Although COVID-19 is our major concern at this time, dealing with stress has been a daily struggle for some. This is because stress always affects our life in a negative way.
So, what is stress? Stress is a normal physical response that happens when you feel threatened or upset, when you feel that you are in danger, whether real or imagined.
If the stress lasts long enough, you may notice that sleep and memory are affected, your eating habits change or you feel less inclined to exercise and engage in activities that you used to participate in.
Before the pandemic, our lives were already full of challenges: relationship crises, financial losses, work-related torments, school-related problems, illnesses and many more. But it was way easier to live then. In those days if you felt sad you could just go to the mall, window shop, watch a movie, meet up with your friends and eat, travel with your family, engage in creative activities like cooking, painting, playing musical instruments etc.
But today our lives are so confined. Our movements are so restricted. Rich or poor, we are all alike now in these seemingly iron-walled boundaries. This has made life miserable and distressing to most of us. And for most Filipinos, life is getting worse by the day because of stress.
What are the signs of stress?
Emotions or feelings. You’re anxious about everything, afraid of what might happen in the future, angry or aggressive (thinking of revenge scenarios), sad (lacking energy in almost everything), irritable or easily agitated even for minor things, having panic attacks, forgetful, thinking intensely, lacking motivation, insecure, frustrated or feeling hopeless, worthless, guilty and depressed (lacking interest in almost everything).
Body reactions. Hot flashes, dry throat, increased urination, headaches, nausea, indigestion, digestive problems such as bloating or diarrhea, shallow breathing or hyperventilating, sweating, chest pain or a feeling like your heart is racing, muscle aches, neck and shoulder pains, jaw clenching.
Behavioral changes. Neglecting hygiene, poor appearance, withdrawing from other people or snapping at them, indecisiveness or inflexibility, tearful (increased frequency of crying), problems getting to sleep or staying asleep, sexual problems like inability to have sex or participating compulsively in sex, increased shopping or internet browsing, increased smoking, alcohol binging and drug taking, gambling, overeating or developing an eating disorder, nail biting, increased and aggressive talking.
If the stress lasts long enough, you may notice that sleep and memory are affected, your eating habits change or you feel less inclined to exercise and engage in activities that you used to participate in. Some research also links long-term stress to gastrointestinal conditions like irritable bowel syndrome (IBS) or stomach ulcers, as well as conditions like cardiovascular disease.

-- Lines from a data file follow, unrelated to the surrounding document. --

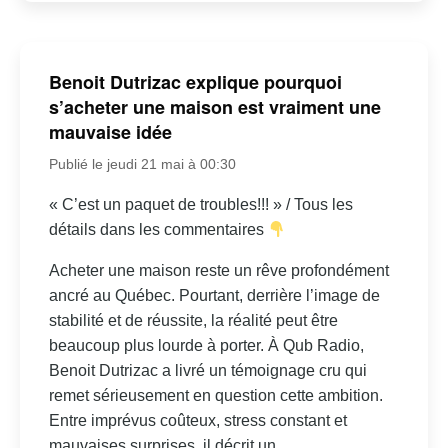
Benoit Dutrizac explique pourquoi
s’acheter une maison est vraiment une
mauvaise idée
Publié le jeudi 21 mai à 00:30
« C’est un paquet de troubles!!! » / Tous les
détails dans les commentaires
Acheter une maison reste un rêve profondément
ancré au Québec. Pourtant, derrière l’image de
stabilité et de réussite, la réalité peut être
beaucoup plus lourde à porter. À Qub Radio,
Benoit Dutrizac a livré un témoignage cru qui
remet sérieusement en question cette ambition.
Entre imprévus coûteux, stress constant et
mauvaises surprises, il décrit un...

All of us can probably recognize some of the feelings described above. Some people seem to be more affected by stress than others. For some people, getting out of the door on time each morning can be a very stressful experience, whereas others may be less affected even by a great deal of pressure.
Some people are more likely to experience stressful situations than others, like those with a lot of debt or financial insecurity, people from minority ethnic groups or who are LGBTIQ, and people with disabilities or long-term health conditions.

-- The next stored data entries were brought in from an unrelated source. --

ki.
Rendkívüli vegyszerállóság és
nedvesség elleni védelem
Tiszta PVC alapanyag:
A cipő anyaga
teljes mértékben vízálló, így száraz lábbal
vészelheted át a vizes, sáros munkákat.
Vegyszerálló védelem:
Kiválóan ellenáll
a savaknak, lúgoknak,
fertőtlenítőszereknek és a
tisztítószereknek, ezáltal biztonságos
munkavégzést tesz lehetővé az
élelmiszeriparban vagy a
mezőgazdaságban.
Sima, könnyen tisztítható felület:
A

How can you help yourself if you’re stressed?
Recognize when stress does exist. When you seem hopeless like you no longer want to talk to anyone, or when you cannot eat or sleep or concentrate on your work, it’s time to seek professional help! Do not ignore physical warning signs such as tense muscles, feeling always tired, headaches or migraine and the above symptoms.

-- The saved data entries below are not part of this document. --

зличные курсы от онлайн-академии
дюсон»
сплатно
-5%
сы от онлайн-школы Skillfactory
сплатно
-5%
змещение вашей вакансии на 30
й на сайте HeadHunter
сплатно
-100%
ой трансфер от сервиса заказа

Stop worrying and think about where you can make changes in your current situation. Think of the solution and not the problem.
Reach out for support from friends or family. Discuss your problem with the people closest to you. Joining a club or a course can help expand your resources. Activities like volunteering can change your perspective and have a beneficial impact on your mood.
Make healthy lifestyle changes. Exercise, eat healthy foods and get some restful sleep.
Avoid engaging in bad behavior like gambling, smoking and alcohol.
Practice mental training. Meditate to slow down racing thoughts, let go of negativity and calm your mind and body. Combine meditation with the practice of mindfulness, which can be defined as a mental state that involves being fully focused on the “now” so you can acknowledge and accept your thought, feelings, and sensations without judgement.
Be kind to yourself. This is most important. Remember that you will always be loved, no matter who you are, and that there is always a God who will provide you with your needs and Who will never leave you alone.
Get professional help if necessary. Stress is more than a feeling. Understanding stress can help you deal with it. It can even lead to an improvement in your mood and how you think.